Fig. 4. Knockdown of TMEM65 inhibits tumor growth and migration in vivo and TMEM65 is a therapeutic target in GC.

A Knockdown of TMEM65 by shRNA in MKN74 was confirmed by Western blot, and stably knockdown of TMEM65 significantly inhibited cell viability. B Knockdown of TMEM65 in MKN74 cells significantly inhibited xenograft tumor growth and tumor weight of NOG mice, as shown by the growth curve of tumor volume at the experiment. C Knockdown efficiency of TMEM65 in xenografts was verified by IHC. D Knockdown of TMEM65 decreased the Ki67 positive cells percentage in subcutaneous xenografts, determined by IHC staining. E Knockdown of TMEM65 inhibited lung metastasis in nude mice. F Targeting depletion of TMEM65 by VNP-encapsulated TMEM65-siRNA significantly reduced tumor volume and tumor weight of nude mice, as shown by the growth curve of tumor volume and the tumor weight at the end of the experiment.

Fig. 5. TMEM65 activates PI3K/Akt/mTOR signaling and YWHAZ is the downstream target of TMEM65.
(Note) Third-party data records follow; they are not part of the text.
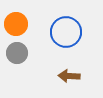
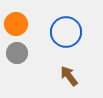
brown arrow: rotated 50 degrees clockwise
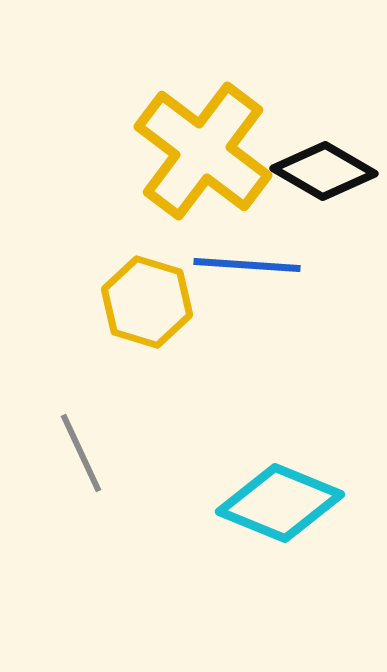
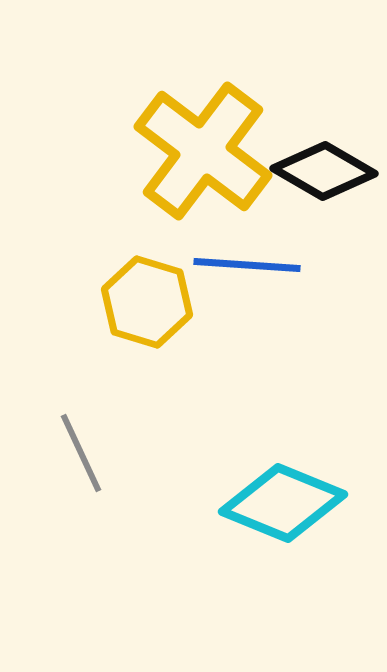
cyan diamond: moved 3 px right
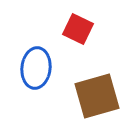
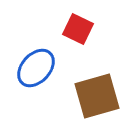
blue ellipse: rotated 36 degrees clockwise
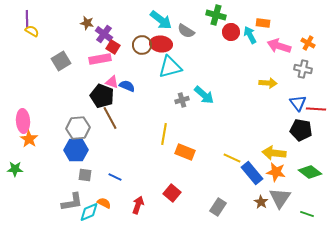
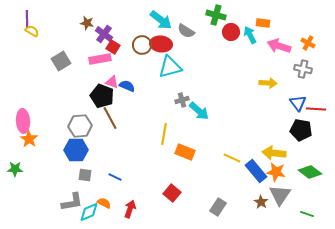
cyan arrow at (204, 95): moved 5 px left, 16 px down
gray hexagon at (78, 128): moved 2 px right, 2 px up
blue rectangle at (252, 173): moved 4 px right, 2 px up
gray triangle at (280, 198): moved 3 px up
red arrow at (138, 205): moved 8 px left, 4 px down
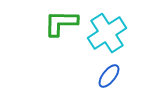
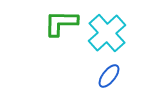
cyan cross: rotated 9 degrees counterclockwise
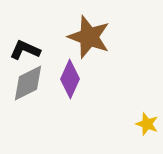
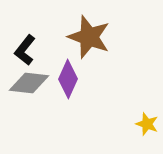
black L-shape: rotated 76 degrees counterclockwise
purple diamond: moved 2 px left
gray diamond: moved 1 px right; rotated 33 degrees clockwise
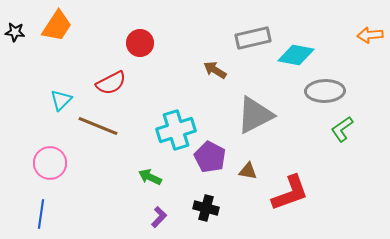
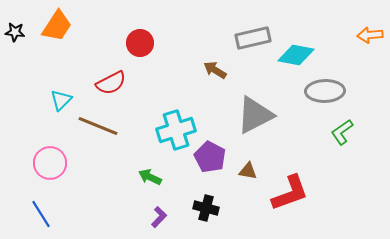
green L-shape: moved 3 px down
blue line: rotated 40 degrees counterclockwise
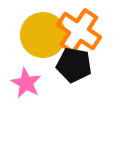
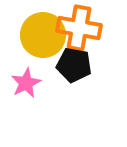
orange cross: moved 3 px up; rotated 24 degrees counterclockwise
pink star: rotated 16 degrees clockwise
A RNA sequencing followed by KEGG pathways analysis revealed TMEM65 activated PI3K/Akt signaling. B Gene expression changes after overexpression of TMEM65 in PI3K/Akt signaling. C Ectopic expression of TMEM65 significantly reduced PI3K/Akt activity while knockdown of TMEM65 showed opposite effect. D Overexpression of TMEM65 enhanced the protein expression of PI3K/Akt/mTOR signaling related markers in GC cells, while knockdown of TMEM65 showed the opposite effect. E The inhibition efficiency on p-Akt of PI3K inhibitor GDC-0941 was confirmed by Western blot. F AGS cells treatment with PI3K inhibitor GDC-0941 (0.5 μmol/L) and Capivasertib (1 nmol/L), inhibited the promoting effect of TMEM65 on cell viability. G Workflow of downstream factor identification of TMEM65 by LC-MS. H Co-IP followed by Western blot analyses confirmed the binding between TMEM65 and YWHAZ in AGS cells. I TMEM65 and YWHAZ co-localized in cytoplasm of GC cells (AGS, MKN74 and MKN7) determined by Western blot. J TMEM65 and YWHAZ are mainly co-localized in cytoplasm in AGS and GC tissues as demonstrated by fluorescence microscope. K Ectopic expression of TMEM65 increased the stability of YWHAZ in AGS cells. L TMEM65 decreased YWHAZ ubiquitination and increased its protein level.

Fig. 6. Oncogenic function of TMEM65 is depended on YWHAZ in GC cells.

A YWHAZ was upregulated in GC tissues as compared with normal tissues from TCGA cohort. B Kaplan-Meier survival analysis from cohort I and TCGA cohort showed GC patients with high YWHAZ expression had poorer survival. C1 Knockdown of YWHAZ in MKN7 and MKN74 cells was confirmed by Western blot. C1–C3 Knockdown of YWHAZ in MKN7 and MKN74 cells significantly inhibited cell viability C1, colony formation ability C2 and PI3K/Akt signaling, evidenced by increased FHRE activity C3. D–H Knockdown of YWHAZ in AGS cells significantly reduced the promoting effect of TMEM65 on cell viability D, cell clonogenicity E, anti-apoptosis effect F, cell migration ability G, cell invasiveness H, and activation of PI3K/Akt signaling, determined by luciferase reporter assay I and Western blot J. K Schematic illustration of the molecular mechanism of TMEM65 in GC.